Poke A Hawaï, il est vrai mon poisson
Loin d’être une tendance «healthy» ou un énième plat instagrammable, le mets tel qu’on le cuisine dans l’archipel n’a pas grand-chose en commun avec les bols vendus en France. Il symbolise le lien spirituel à la mer autant que la mixité culturelle du Pa
Au coeur d’un quartier résidentiel populaire d’Honolulu, à Hawaï, le bâtiment rose bonbon surmonté d’un immense crabe en plastique rouge criard tranche avec l’intérieur de la boutique. La poissonnerie est sobre, épurée, quelques planches font office d’étagères pour des condiments asiatiques. C’est au fond du magasin que se mesure le succès de Tamashiro Market. A l’heure du déjeuner, une petite file de clients s’est formée sous la lumière crue d’un néon qui éclaire un étal encore à moitié vide. Un comptoir entier est réservé au plat star du magasin : le poke. En ce lendemain de jour férié, les équipes viennent de regarnir les stocks de marchandise fraîche.
Dans l’arrière-boutique, des poissonniers munis de larges couteaux préparent, écaillent, découpent et mélangent la pêche du jour en cadence, le geste sûr et précis. Planté devant les récipients en inox où s’empilent en tas informe les dés de chair translucide de poisson cru, le propriétaire des lieux, Guy Tamashiro, s’excuse : «D’habitude, tout l’étal déborde, mais on revient juste du marché.» Les plats se vident à mesure que les clients défilent, des ouvriers philippins, retraités hawaïens et mères au foyer qui commandent le poke au poids, empaqueté dans de larges barquettes en plastique. Chez Tamashiro Market, une institution gérée de père en fils depuis les années 70, on achète son plat local sans chichi.
Guy Tamashiro propose une douzaine de recettes différentes, dont deux primées au prestigieux festival de poke de l’île de Kauai, un concours où l’on se presse pour déguster et juger les versions les plus innovantes. Un mets qui n’a pas beaucoup de points communs avec les poke bowls vendus en France. Le poke hawaïen consiste en un mélange de cubes de poisson cru (ou de fruits de mer) marinés ou agrémentés de quelques condiments. Et rien d’autre : «Ça prend du temps d’obtenir la bonne texture ou le bon goût. Les ingrédients qu’on ajoute doivent sublimer le poisson, qui est au centre du plat», tranche Tamashiro, concédant tout juste à ceux qui le souhaitent d’acheter en supplément quelques cuillères d’un riz aérien et «tiède, pour ne pas cuire le poisson».
Monstres marins
La recette la plus populaire de Tamashiro Market est un grand classique du genre : le véritable, l’unique et l’original poke. Le plus ancien connu sur cet archipel volcanique perdu au milieu de l’océan Pacifique, où les populations autochtones sont restées des siècles sans contact ni commerce avec l’extérieur. La pêche a toujours été pour elles un moyen de subsistance, la mer une entité spirituelle et ses produits, le coeur de l’alimentation. On mange aujourd’hui encore à Hawaï trois fois plus de poisson qu’ailleurs sur le territoire américain : séché, saumuré, frit, grillé, malaxé à la main en lomi-lomi (qui signifie
«massage») ou encore en poke, un mot hawaïen que l’on pourrait traduire par «coupé en dés».

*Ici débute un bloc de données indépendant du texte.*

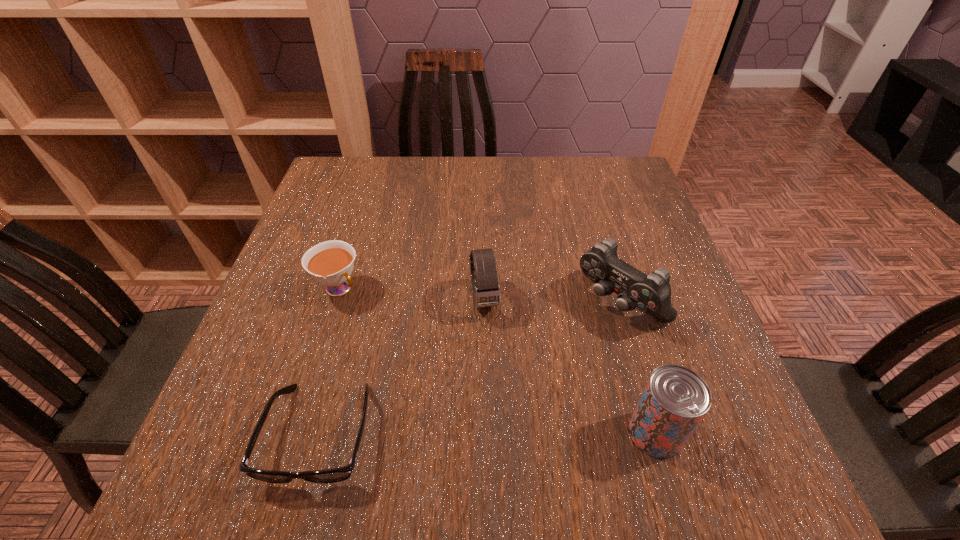 Locate an element on the screen. control at the right edge is located at coordinates (651, 294).

At what (x,y) coordinates should I click in order to perform the action: click on object that is positioned at the near left corner. Please return your answer as a coordinate pair (x, y). The height and width of the screenshot is (540, 960). Looking at the image, I should click on (340, 474).

You are a GUI agent. You are given a task and a screenshot of the screen. Output one action in this format:
    pyautogui.click(x=<x>, y=<y>)
    Task: Click on the object that is at the near right corner
    The image size is (960, 540).
    Given the screenshot: What is the action you would take?
    pyautogui.click(x=675, y=399)

Locate an element on the screen. vacant position at the far edge of the desktop is located at coordinates [x=502, y=175].

In the image, there is a desktop. Where is `vacant space at the near edge`? The image size is (960, 540). vacant space at the near edge is located at coordinates click(x=579, y=402).

In the image, there is a desktop. Where is `blank space at the left edge`? The image size is (960, 540). blank space at the left edge is located at coordinates (266, 330).

The height and width of the screenshot is (540, 960). Identify the location of free space at the right edge. (607, 206).

In the image, there is a desktop. At what (x,y) coordinates should I click in order to perform the action: click on vacant space at the far left corner. Please return your answer as a coordinate pair (x, y). Looking at the image, I should click on (353, 183).

Where is `vacant region at the far right corner of the desktop`? vacant region at the far right corner of the desktop is located at coordinates (593, 180).

The image size is (960, 540). In order to click on vacant point located between the teacup and the spectacles in this screenshot , I will do `click(329, 361)`. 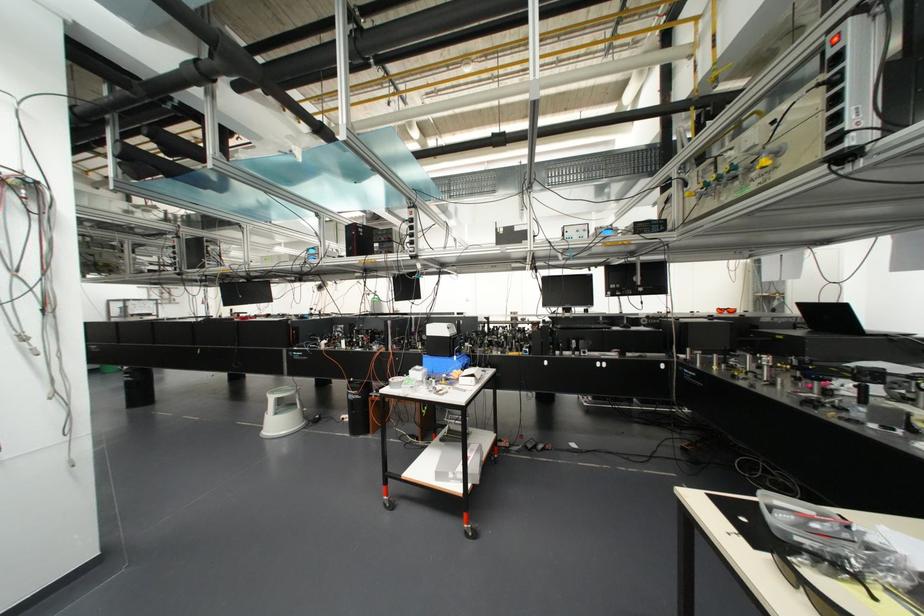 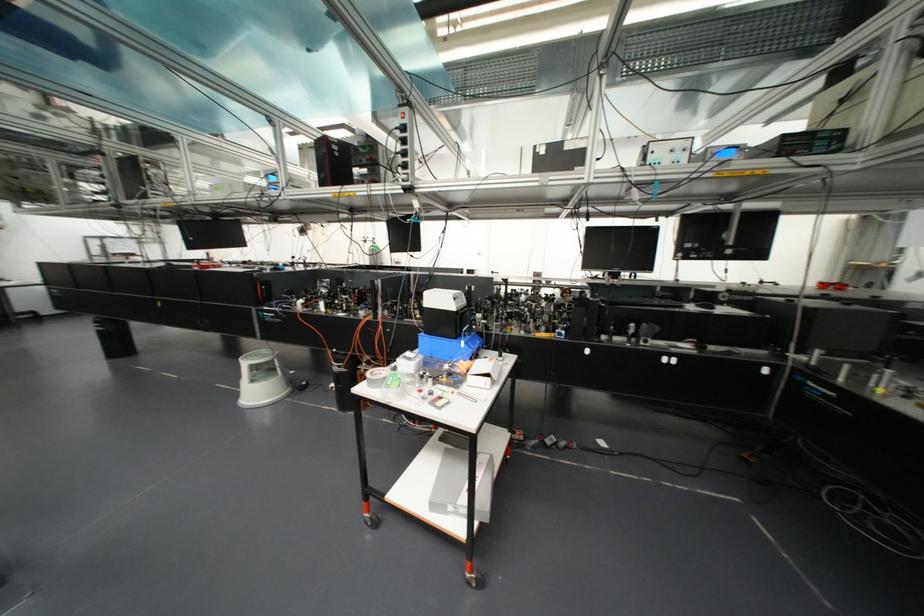 Where in the second image is the point corresponding to (x=438, y=475) from the first image?

(432, 505) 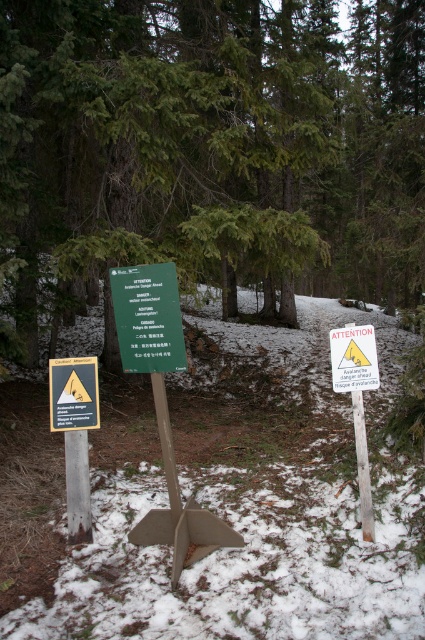 Which of these two, green matte sign at center or yellowmaterial/texturesign at left, stands shorter?

yellowmaterial/texturesign at left is shorter.

Does green matte sign at center have a smaller size compared to yellowmaterial/texturesign at left?

Incorrect, green matte sign at center is not smaller in size than yellowmaterial/texturesign at left.

The height and width of the screenshot is (640, 425). Describe the element at coordinates (207, 152) in the screenshot. I see `green matte sign at center` at that location.

Locate an element on the screen. This screenshot has height=640, width=425. green matte sign at center is located at coordinates (207, 152).

Where is `yellowmaterial/texturesign at left`? The width and height of the screenshot is (425, 640). yellowmaterial/texturesign at left is located at coordinates (73, 394).

Is point (62, 401) positioned after point (374, 349)?

Yes, point (62, 401) is farther from viewer.

What do you see at coordinates (73, 394) in the screenshot?
I see `yellowmaterial/texturesign at left` at bounding box center [73, 394].

Locate an element on the screen. This screenshot has height=640, width=425. yellowmaterial/texturesign at left is located at coordinates (73, 394).

Between green wood sign at center and white paper sign at center, which one has less height?

white paper sign at center is shorter.

Is green wood sign at center thinner than white paper sign at center?

Incorrect, green wood sign at center's width is not less than white paper sign at center's.

Does point (170, 278) come closer to viewer compared to point (351, 362)?

Yes, it is.

What are the coordinates of `green wood sign at center` in the screenshot? It's located at (147, 317). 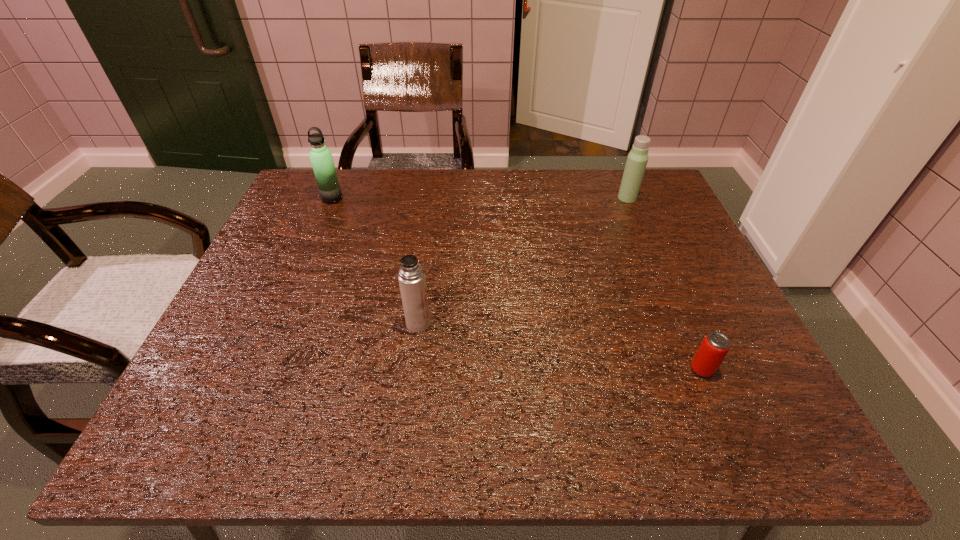 You are a GUI agent. You are given a task and a screenshot of the screen. Output one action in this format:
    pyautogui.click(x=<x>, y=<y>)
    Task: Click on the free space on the desktop that is between the octopus and the second tallest object and is positioned on the face of the farthest object
    
    Given the screenshot: What is the action you would take?
    pyautogui.click(x=478, y=310)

On peut théoriquement transformer en poke n’importe quel aliment, mais avec le temps le terme s’est imposé pour désigner le poisson cru en dés. Les Hawaïens natifs l’assaisonnaient avec ce que la mer avait à offrir. Soit : du sel pour la conservation, une algue séchée appelée limu pour la texture et des éclats de noix kukui, le fruit du noyer des Moluques, pour relever le goût. Cette plante a voyagé avec les Polynésiens au fur et à mesure de leur exploration du Pacifique en pirogue. Aujourd’hui, Guy Tamashiro respecte la recette d’origine en y ajoutant sa petite touche : quelques flocons de piment séché.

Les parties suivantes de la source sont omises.